By Annie Gasparro And Chelsey Dulaney
Post Holdings Inc. announced a $1.15 billion acquisition to
expand in a business many companies have been trying to diversify
away from: breakfast cereal.
The maker of Fruity Pebbles and Honeycomb on Monday said it
would buy MOM Brands Co., a privately held company best known for
selling lower-priced cereals including Berry Colossal Crunch and
Honey Buzzers that are often similar to bigger, better-known
brands.
The move comes as Post and other breakfast-cereal makers
including larger rivals Kellogg Co. and General Mills Inc. have
been grappling with changing eating habits of Americans that have
driven down overall sales for breakfast cereal. Americans in recent
years have been shifting breakfast consumption toward
lower-carbohydrate breakfasts that they can consume on the go.

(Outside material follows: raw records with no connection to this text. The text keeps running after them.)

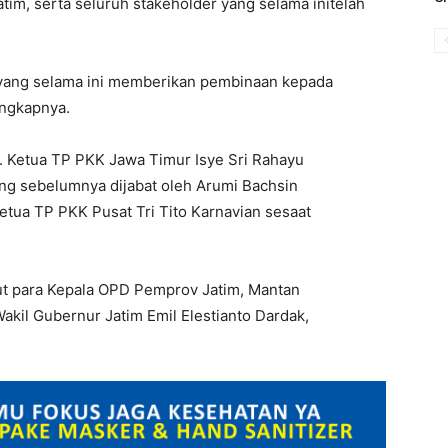
tim, serta seluruh stakeholder yang selama initelah
 yang selama ini memberikan pembinaan kepada
ungkapnya.
j. Ketua TP PKK Jawa Timur Isye Sri Rahayu
g sebelumnya dijabat oleh Arumi Bachsin
Ketua TP PKK Pusat Tri Tito Karnavian sesaat
ut para Kepala OPD Pemprov Jatim, Mantan
akil Gubernur Jatim Emil Elestianto Dardak,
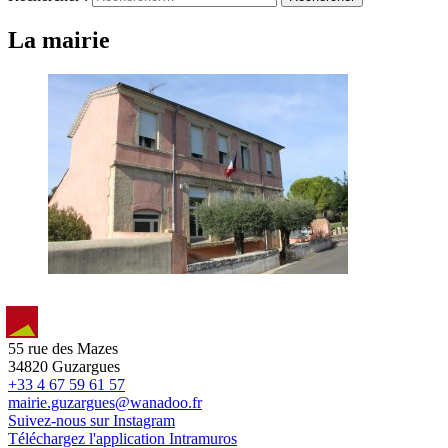
La mairie
55 rue des Mazes
34820 Guzargues
+33 4 67 59 61 57
mairie.guzargues@wanadoo.fr
Suivez-nous sur Instagram
Téléchargez l'application Intramuros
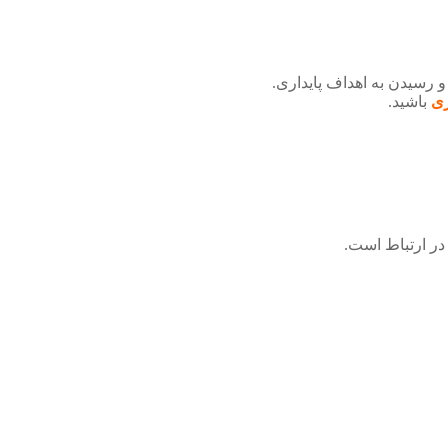
و رسیدن به اهداف پایداری.
زی
باشید.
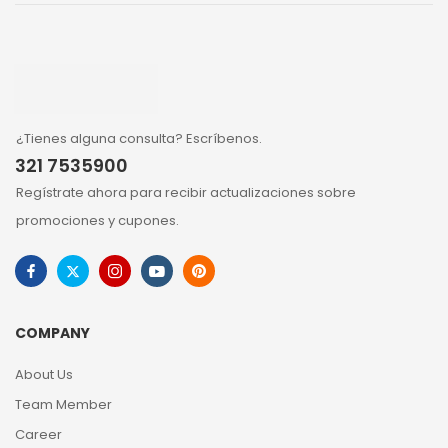
¿Tienes alguna consulta? Escríbenos.
321 7535900
Regístrate ahora para recibir actualizaciones sobre
promociones y cupones.
COMPANY
About Us
Team Member
Career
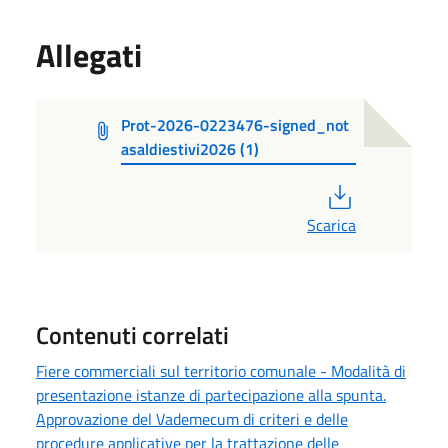
Allegati
Prot-2026-0223476-signed_not
asaldiestivi2026 (1)
PDF
Scarica
Contenuti correlati
Fiere commerciali sul territorio comunale - Modalità di
presentazione istanze di partecipazione alla spunta.
Approvazione del Vademecum di criteri e delle
procedure applicative per la trattazione delle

In that environment, cereal companies have been gobbling up
companies in other food categories--including Post, which since its
spinoff from Ralcorp Holdings Inc. in 2012, has bought brands that
make peanut butter, pasta and other items. Last year, Post acquired
PowerBar energy bars and Michael Foods Inc., which makes All Whites
egg whites and Crystal Farms dairy products in an effort to tap
into the high-protein trend.
But Post said sales of cereal sold in bags--as MOM's brands
often are--instead of the usual boxes, have risen 5.6% annually in
the past four years, based on Nielsen data. MOM also sells Mom's
Best, a line of boxed cereal that markets itself as affordable,
environmentally friendly, and free of artificial flavors,
preservatives, and other ingredients disliked by increasingly
health-conscious consumers.
"For Post, this is the right move, at the right price, in the
right category," Post Chief Executive Rob Vitale said. "After a
century of spirited rivalry between MOM Brands and Post, we now
look forward to combining our strengths."
MOM started nearly 100 years ago making Malt-O-Meal and has
remained owned by the founder's family. The company, which changed
its named to MOM in 2012, now sells 11 brands of hot and cold
cereals, some of which resemble popular boxed cereals, like its
Frosted Mini Spooners and Kellogg's Frosted Mini Wheats.
The deal came as Post on Monday also gave preliminary financial
data for its latest quarter, which ended in December, that beat
expectations--thanks in part to strong sales of cereal, as well as
in its egg, cheese and potato segments.
Post's shares soared 17.8% on the announcements to $48.83 in 4
p.m. trading on the New York Stock Exchange.
The St. Louis-based company, which has a market value of about
$2 billion at its current share price, said it would fund the
purchase by selling $240 million in stock and borrowing $700
million, in addition to using cash on hand. Under the terms of the
deal, Post will pay MOM $1.05 billion in cash and issue its owners
2.45 million shares of Post stock.
The deal, expected to close by the third quarter, moves Post
closer to its cereal rivals, behemoths Kellogg and General Mills,
which together have some 65% of ready-to-eat cereal sales in the
U.S. With MOM, Post would have about 18%, it said.
Kellogg and General Mills have lamented the struggles with
selling cereal in the U.S., trying everything from bringing back
nostalgic brands, upping innovation and adding protein and trendy
grains to classics like Cheerios. Still, Kellogg says it expects
cereal consumption in the U.S. to decline again this year.